The Premier Gold card has a 25,000-point sign-up bonus, plus generous triple points per dollar spent on airfare. You’ll also get double points at both restaurants and supermarkets, plus for gas. In fact, you can earn more in more categories of purchases with this card then with any other Amex offering.
Is it worth the extra $100 a year in annual fees compared to the EveryDay Preferred card? That’s up to you and your spending habits. But keep in mind that the annual fee is waived for the first year, so you could try it out and decide. Plus, the Preferred Gold card comes with an annual $100 statement credit for airline fees, which can help offset the added cost of the annual fee.
It’s All About the Perks
At a whopping $450 a year, the Platinum card is really meant for those who want to travel in style. Though it offers the largest advertised sign-up bonus of any of the Amex cards—40,000 points—you probably wouldn’t get the card just for that reason. You could get more points for much less elsewhere (with the Chase Sapphire card, for example).
This card also only offers one point per dollar spent on all purchases. There are no bonus categories. So why would you want it?
For the perks:
|Sign-Up Bonus||40,000 points|
|Earning Potential||1x for everything|
|Annual Fee||$ 450|
|Perks||Centurion and Priority Pass lounge access; Global Entry /TSA PreCheck fee credit; $200 airline fee credit; Gold status with Hilton and SPG; $75 creit for two-night stays booked through the Hotel Collection; Free Boingo WI-FI|
If you use airport lounges, this card’s free lounge access to Amex’s very nice Centurion lounges and the free Priority Pass Select lounge membership can go a long way to paying for the annual fee. Priority Pass, which gives you unlimited access to over 900 lounges, is worth $400 on its own.
You’ll also get a $200 credit towards airline fees, so you won’t have to think twice before checking a bag or changing your flight.
One unique perk of the Platinum card is that it gives you elite status with Hilton and SPG. That gets you free room upgrades and other excellent benefits, like late check-in/check-out and breakfast.

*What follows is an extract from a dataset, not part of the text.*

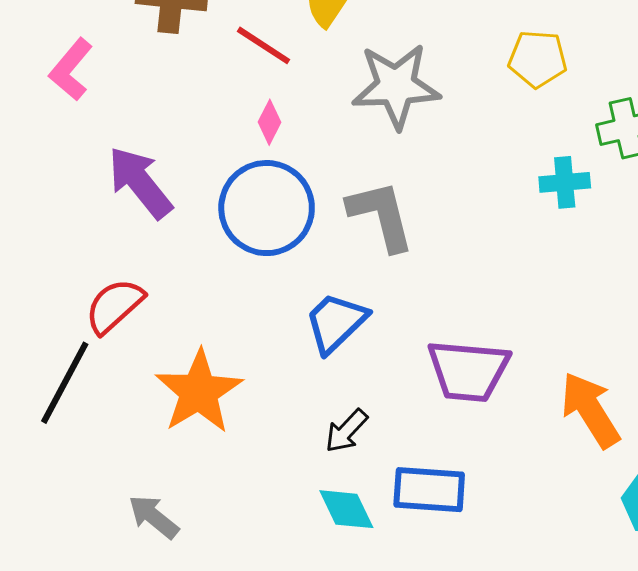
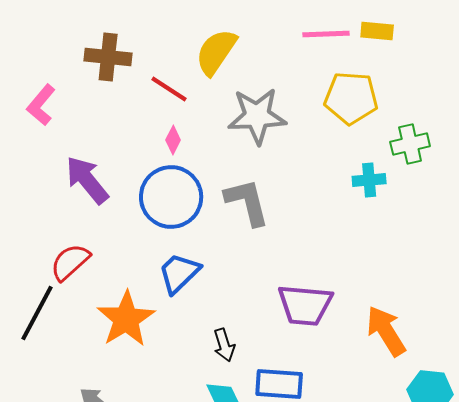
yellow pentagon: (538, 59) -> (351, 98), size x1.4
blue trapezoid: (336, 322) -> (179, 273), moved
black arrow: (346, 431) -> (224, 345), turned -60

You may be surprised to find out, though, that the Platinum card isn’t the most premium Amex offering. The super-elite Centurion card (also known as the Black card) is shrouded in mystery. That’s because you have to be selected by Amex to even apply for the card.
For this reason, official details are hard to find. By most accounts, though, it’s only offered to those who spend hundreds of thousands of dollars on their card every year. If you spend that much, then maybe the rumored $5,000 one-time membership fee and $2,500 annual fee wouldn’t be too shocking.
What do you get with the card? It’s hard to say since Amex doesn’t release details to the general public. But most of benefits fall in line with the Platinum card, except there are more of them.
In addition to lounge access and airline and Global Entry fee credits, you’ll also get elite status with a variety of hotel and rental card programs, such as Hilton, SPG, IHG, Hertz and Avis. Plus you’ll get a variety of unique travel perks, like Centurion International Arrival Services, and benefits with Amex Fine Hotels and Resorts and the Centurion Hotel Program.
Probably the best perk, though, is Platinum status with Delta. That’s not easy to get and can be quite valuable, giving you free upgrades and bonus miles, among many other benefits.
It’s unlikely that most of us will ever see one of those cards, let alone have one, but it’s nice to dream sometimes.